Shimel: Excellent. And is this more for enterprises with hundreds of applications or geared to startups with one to ten applications? Or it really doesn’t make a difference?
Betouin: No, it’s – so I think, you know, if you look at the product today and the market, so the SMB and the mid-market today have almost no access to security. The reason is they often don’t have dedicated resources and the solutions are not made for them, so it’s a very good cheat force in _____ market companies, for sure, but the problem with enterprise and large organizations is also to scale the security. And if you talk to CISOs of large organizations, they usually have visibility on 20, 30 percent of the Web applications hosted on the infrastructures. They can’t no more because they’re monitoring the edge, which means Sqreen is also a very good fit for enterprise companies. And if you look at the APM space, like AppD – AppDynamics – or NewRelic, work both very well for small and large companies.
Shimel: Yeah. True. True. Speaking of companies like AppDynamics and NewRelic, it would seem to me a natural to have some sort of integration, right? ‘Cause I’m a believer – you know, security shouldn’t exist in its own silo, right? It has to be built into the whole _____ –
Betouin: Absolutely. Absolutely. And we already provide several integrations with NewRelic, with Splunk – we used to use _____ – and _____ extension of what we’re doing. And we also provide webhooks and automation playbooks, so you can decide to plug in new tools whenever you want and it’s done a very easy way, with just a few lines of code.
Shimel: Sounds excellent. Pierre, I’m sorry. I wish we had more time to dive in here, but we’re about out of time already. But, hey, you know what? First of all, as I said before, congratulations on the Series A. it’s not a trivial thing to go out and raise that kind of money, so congrats to you and your whole team.
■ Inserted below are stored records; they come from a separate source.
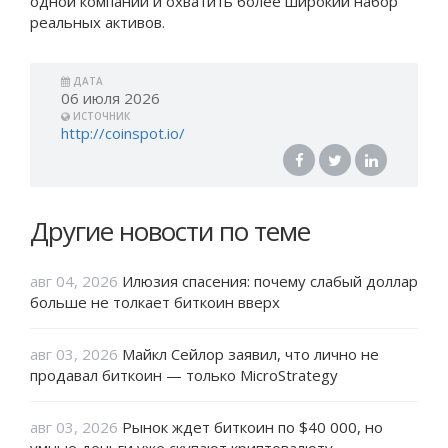
одной компании и охватить более широкий набор
реальных активов.
ДАТА
06 июля 2026
ИСТОЧНИК
http://coinspot.io/
Другие новости по теме
авг 04, 2026
Илюзия спасения: почему слабый доллар
больше не толкает биткоин вверх
авг 03, 2026
Майкл Сейлор заявил, что лично не
продавал биткоин — только MicroStrategy
авг 03, 2026
Рынок ждет биткоин по $40 000, но
умные деньги уже скупают криптовалюту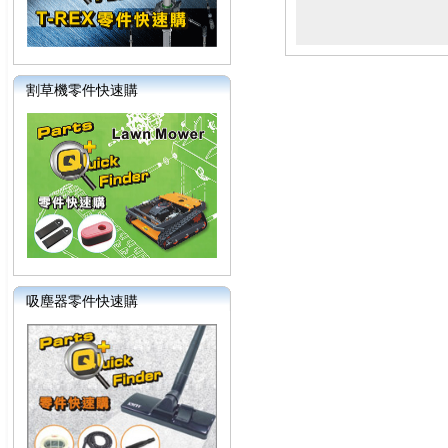
割草機零件快速購
吸塵器零件快速購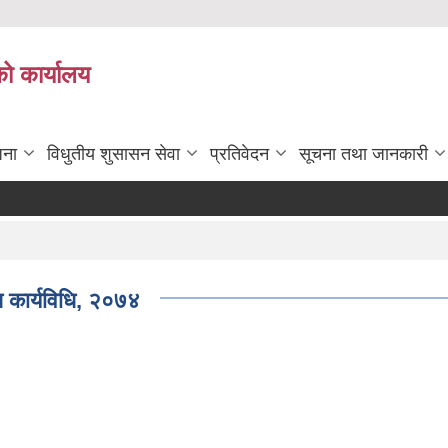
को कार्यालय
जना
विधुतीय शुसासन सेवा
प्रतिवेदन
सूचना तथा जानकारी
ि कार्यविधि, २०७४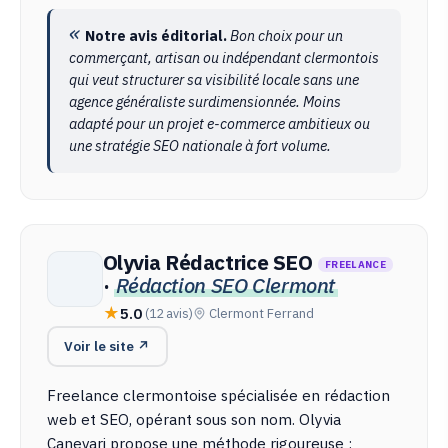
Notre avis éditorial.
Bon choix pour un
commerçant, artisan ou indépendant clermontois
qui veut structurer sa visibilité locale sans une
agence généraliste surdimensionnée. Moins
adapté pour un projet e-commerce ambitieux ou
une stratégie SEO nationale à fort volume.
Olyvia Rédactrice SEO
FREELANCE
·
Rédaction SEO Clermont
5.0
(12 avis)
Clermont Ferrand
Voir le site ↗
Freelance clermontoise spécialisée en rédaction
web et SEO, opérant sous son nom. Olyvia
Canevari propose une méthode rigoureuse :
But, more importantly even, keep up the great work. This is an area, frankly, we need more. We need better solutions; we need more solutions; we need new ways of thinking about how to do application security better. It really is – app-sec is the battleground where the war is being waged right now, so –
Betouin: Absolutely.
Shimel: Yeah. Thank you, you and the team, for doing what you’re doing and keep up the great work.
Betouin: Okay. Thank you very much for your time. I really enjoyed the chat, Alan, and talk to you soon.
Shimel: All right. This is Pierre Betouin, cofounder/CEO of Sqreen. And, by the way, that’s Sqreen – S-Q-R-E-E-N-dot-com. You can check them out. Web application security management. Kind of a new entrant in the Web app field. This is Alan Shimel for DevOps.com and Security Boulevard. You’ve just listened to another DevOps Chat.